I have a 20 year old boat (we recently purchased). It has Sunbrella sail covers, bimini, dodger, etc. The material seems fine, but the zippers, snaps, some stitching and piping are starting to separate. Is it worth replacing the failing items or should I assume the materials will start to fail soon also and need replacing?

The previous owner had the boat stored indoors for the New England winters, so it has only seen 20 years of summer weather. We now have the boat in NC where it will be exposed all year long, I assume the summer sun is the worst enemy to the material down here.

The Sunbrella still sheds water and looks ok, but how long should I expect it to last? I have looked up the cleaning and retreating process (303 High Tech Fabric Guard) which is something I will do. I am trying to determine is it worth repairing what I have.

Cheers


----------



## Wiley1 (Jul 20, 2009)

Ron, my wife had a canvas business for many years, sewing marine canvas, dodgers and such. It is not uncommon for the thread to die before the sunbrella wears out. That being said, if the canvas is dirty or has moss or mold etc. you will be hard pressed to find a shop that will re-sew the seams etc.. It is quite a job to clean a machine and one's shop afterward in order to make a few bucks resewing, installing snaps, lift the dots etc.

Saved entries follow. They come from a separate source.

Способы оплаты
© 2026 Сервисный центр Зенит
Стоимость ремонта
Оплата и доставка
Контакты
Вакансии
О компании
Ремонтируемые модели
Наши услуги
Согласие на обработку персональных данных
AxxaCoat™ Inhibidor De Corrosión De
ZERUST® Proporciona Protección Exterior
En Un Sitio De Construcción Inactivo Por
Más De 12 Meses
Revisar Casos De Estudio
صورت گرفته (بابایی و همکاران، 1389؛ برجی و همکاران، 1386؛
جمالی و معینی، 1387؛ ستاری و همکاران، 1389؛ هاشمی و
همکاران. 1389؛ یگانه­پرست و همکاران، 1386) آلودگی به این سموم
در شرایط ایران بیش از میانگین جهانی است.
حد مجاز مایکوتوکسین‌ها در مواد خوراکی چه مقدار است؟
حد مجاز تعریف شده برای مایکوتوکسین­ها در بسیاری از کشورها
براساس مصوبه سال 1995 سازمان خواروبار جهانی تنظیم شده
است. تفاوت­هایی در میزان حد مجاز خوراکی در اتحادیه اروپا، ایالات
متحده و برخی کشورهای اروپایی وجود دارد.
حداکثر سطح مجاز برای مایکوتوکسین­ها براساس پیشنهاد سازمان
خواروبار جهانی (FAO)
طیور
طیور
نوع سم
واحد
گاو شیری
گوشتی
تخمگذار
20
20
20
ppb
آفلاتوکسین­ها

If it's clean you shouldn't have any problem finding a place to redo and repair; and yes, it is often worth the effort.

Hope this helps,
Wiley


----------



## roline (Apr 7, 2000)

My covers on the 525 were 15 yrs old when I decided to remove then and throw them in a large washing machine to remove the green stuff. After an hour I pulled out a cover kit, all the seams had let loose, but they were back to the original color. The green stuff must have been holding it together.....
I spent a couple hours sewing them back together and sprayed on several coats scotch-guard prior to returning them to the boat. That was 6 yrs ago and they are still going strong.


----------



## bottleinamessage (Aug 6, 2007)

Ours was a dark blue color. The stitching rotted after about 5 years in, first TX then Bahamas hot sun. We took it all down and resewed it. Now, after spraying the fabric numerous times with 303 waterproofing, we're replacing it all. The fabric had basically "worn, sundamaged, threadbare (not from chafe).


----------



## capttb (Dec 13, 2003)

Royal Blue (the old one with black threads) at 10 years in year round calif. sun had it restitched, new leather gaskets etc. Now 5 years later the material has rotted on top of boom from sun exposure, I think it was only $60 so it worked ok in this case.


----------



## 14432 (Oct 24, 2006)

If the cloth is still ok, shedding water and not getting thread-bare the repairing is definitely worth it. Using a UV resistant thread will cost a little more but is worth it in the long run. Following is an excerpt from the Sailrite website:

Tenara (Gore-Tex) is the most durable outdoor thread ever produced. It has a lifetime warranty, even in tropical environments. Other threads fail after 3 to 5 years in the sun, this 100% PTFE fiber commonly known as Teflon thread will not. There is no better canvas sewing thread on the market for longevity.


----------



## sck5 (Aug 20, 2007)

I bought a 20 year old boat last year. I looked into refurbishing the dodger and ended up deciding it wasnt worth it - better to put the money toward new sunbrella since the zippers and seams were all going to let go in the near future. Expensive, but then it will be good for another 5 years at least.


----------



## hellosailor (Apr 11, 2006)

ron, the problem is that the fabric and the thread are always going to be different materials. If you choose a highly durable thread, it becomes a saw and cuts through the dotted lines. If you choose a highly dirable fabric--the thread rots out sooner. 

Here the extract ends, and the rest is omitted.